Wo man fliegt, da lass dich ruhig nügel, böse Wörter haben keine Flügel.
Worte sind, der Plural bringt es an den Tag, weit mehr als Wörter, aber deshalb dennoch keineswegs unaussprechlich. Die Gesellschaft für schon länger hier gesprochene Sprache hat, als Höhepunkt ihrer traditionellen, in diesem Jahr erstmals begangenen und der Zukunft zugewandten Winterfestfeier, die geflügelten Worte für das Jahr 2020 bekanntgegeben. Auf den dritten Platz schaffte es
„STEINWAY & SONS – gebraucht“
Die Entscheidung für den Sieger im zweiten Rang sei schwerer gefallen, hieß es bei der Preisverleihung, weshalb die Juri beschlossen habe, den Preis zu teilen und zweifach (nicht doppelt!) zu vergeben. Platz 2 teilen sich seither die geflügelten Worte
„Noch lebt sie ja, die Weihnachtsgans“, und
„Boeing 737 MAX“
Unangefochten und mit maximalem Abstand vor allen Mitbewerbern rangiert auf dem ersten Platz dieses asymmetrisch beflügelte Wort:
„Alternative für Diedieschonlängerhierwohnen“
Der ebenfalls zur Wahl und im Zimmer stehende „Schwarze Höckeschwan“ wurde von der Juri zwar als zumindest ebenso schön befunden, aber letztlich abgelehnt, mit der Begründung, man wolle PETA keine Gelegenheit bieten, sich neben dem Verband der Altphilologen und dem ARD-Presseclub sozusagen als Drittbrettbohrer an die Verleihung des „Geflügelten Wortes“ anzuhängen.

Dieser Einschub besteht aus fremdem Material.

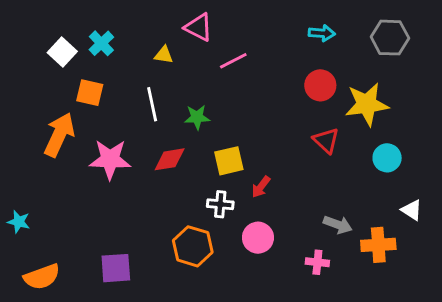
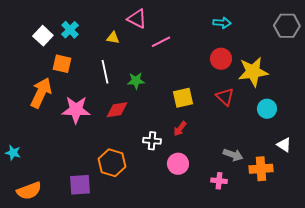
gray hexagon: (390, 38) -> (287, 26), moved
yellow square: (229, 161) -> (183, 98), moved
orange hexagon: (193, 246) -> (112, 163), moved

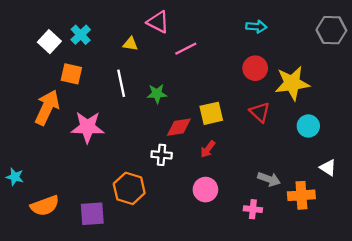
red diamond: (117, 110) -> (179, 127), moved
white cross: (152, 141) -> (162, 155), moved
orange semicircle: (29, 191) -> (45, 206), moved

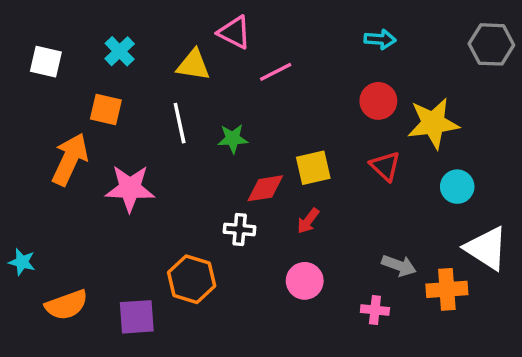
white square: (49, 42) -> (46, 62), moved, turned -30
yellow triangle: (130, 44) -> (193, 65), size x1.5
white triangle: (328, 168) -> (486, 248), size x1.8

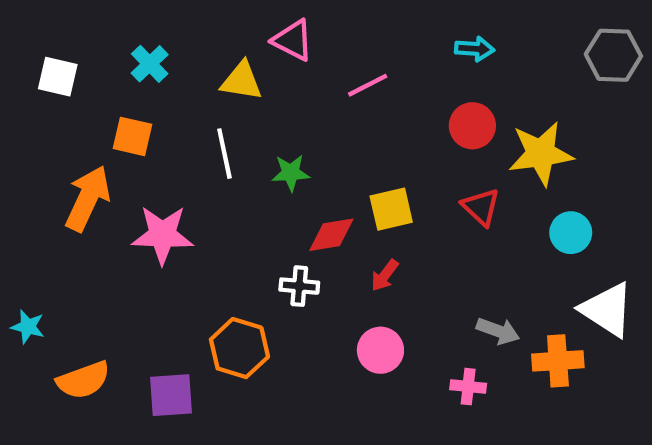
pink line: (276, 72) -> (368, 85), moved

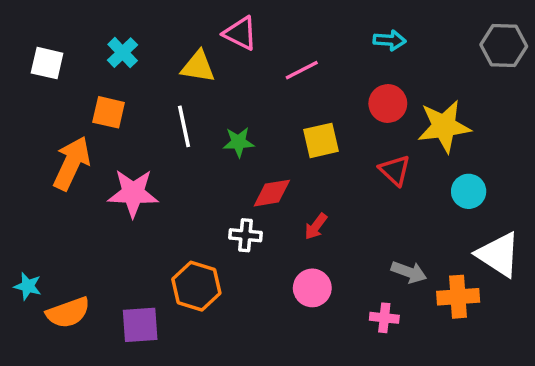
yellow square: (391, 209) -> (321, 140), moved
cyan star: (28, 327) -> (28, 286), moved

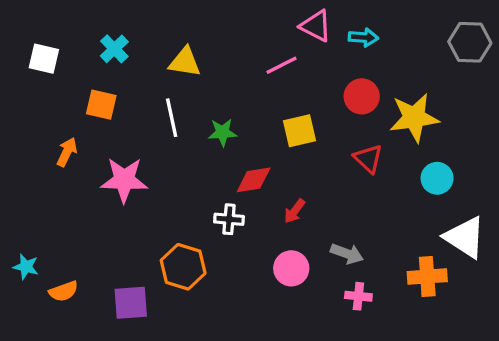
pink triangle: (240, 33) -> (316, 26), moved
orange arrow: (72, 163) -> (67, 152), size x0.6
gray arrow: (409, 272) -> (347, 254), moved
orange semicircle: (68, 313) -> (64, 291), size x0.7

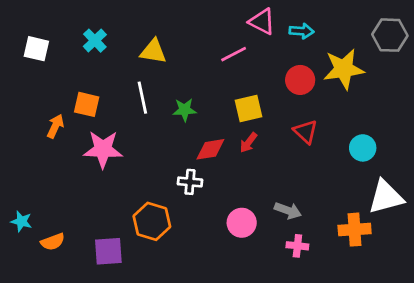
orange square: (101, 105) -> (87, 104), moved
yellow star: (414, 118) -> (344, 69), moved
red arrow: (295, 211) -> (248, 143), moved
white triangle: (465, 237) -> (386, 197), turned -48

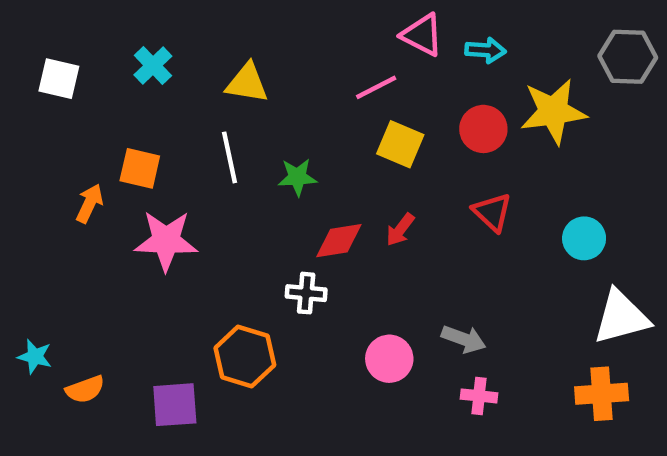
yellow square: (248, 109) -> (400, 144), moved, turned 36
orange cross: (355, 230) -> (602, 394), moved

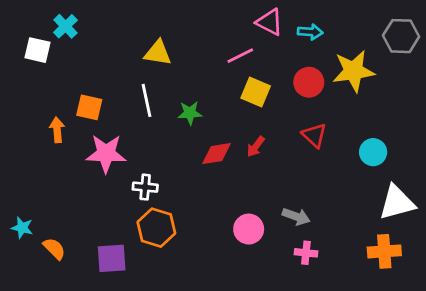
cyan cross: (153, 65) -> (65, 26), moved
orange arrow: (89, 203) -> (57, 130), turned -30
white cross: (306, 293) -> (145, 187), moved
orange semicircle: (85, 389) -> (54, 249), turned -115

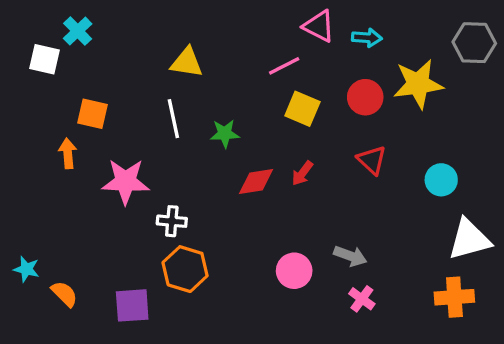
orange square: (89, 107) -> (92, 114), moved
pink cross: (306, 253) -> (362, 299), turned 30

Unter den vielen Einsendungen bewegter Mitbürger, die von der Juri achtlos in die Tonne getreten wurden, weil sich, ihrer Einschätzung nach, keine alte Sau mehr für einen vierten Platz interessiert, befanden sich jedoch weitere Perlen (Flaubert: Perlen, immer matt schimmernd) denen allerdings der direkte Flügelbezug fehlte, ohne den ja leider nicht mehr nur die Massen mit geflügelten Worten nichts anzufangen wissen.
Preiswürdig wäre da zum Beispiel gewesen:
„NoWaBo und Esken. Ein Unglück kommt selten allein!“
Hier allerdings ist die Beliebigkeit der Füllmasse vor dem ersten Punkt so groß, dass dem geflügelten Wort die Originalität abgesprochen werden muss, könnte da doch mit gleicher Berechtigung stehen: „Dick und Doof“, oder „Habeck und Baerbock“, oder „Söder und Söder“, und aber auch: „und so weiter!“
Einen neuen Höhenflug bis fast in preiswürdige Höhen erlebte auch die etwas modizfizierte, alt-senecaische 50er-Jahre Weisheit:
„Nicht für die Schule, sondern für die Schüler streiken wir. „
Hier standen allerdings auch berechtigte Bedenken wie ein Granitklotz im Raume, die sinngemäß und verkürzt ungefähr so auf den wunden Punkt gebracht werden können:
„Jeder Banklehrling weiß, dass der Barwert der Zukunft umso geringer ausfällt, je zukünftiger sie ist.“
Als in keiner Weise preiswürdig wurden die geflügelten Worte
1) „Gesagt, getan“,
2) „Ein Mann, ein Wort“, und
3) „Hase, du bleibst hier!“
angesehen. Es schwänge darin unverhohlene Verehrung für Trump (1,2) und oder Putin (2,1) mit, sowie ein ebenso unverhohlener Rassismus (2) und Antifeminismus (2) sowie Hass (3), Hetze (3), und Hetzjagdenleugnung (2), Promaaßenismus (2,3) und knallharter Vernunftismus (1,2,3).
Zum Schluss noch eine Ermahnung für 2020:
Glück und Glas zerbrechen häufig gerade dann,
wenn sie auf besonders fruchtbaren Boden fallen.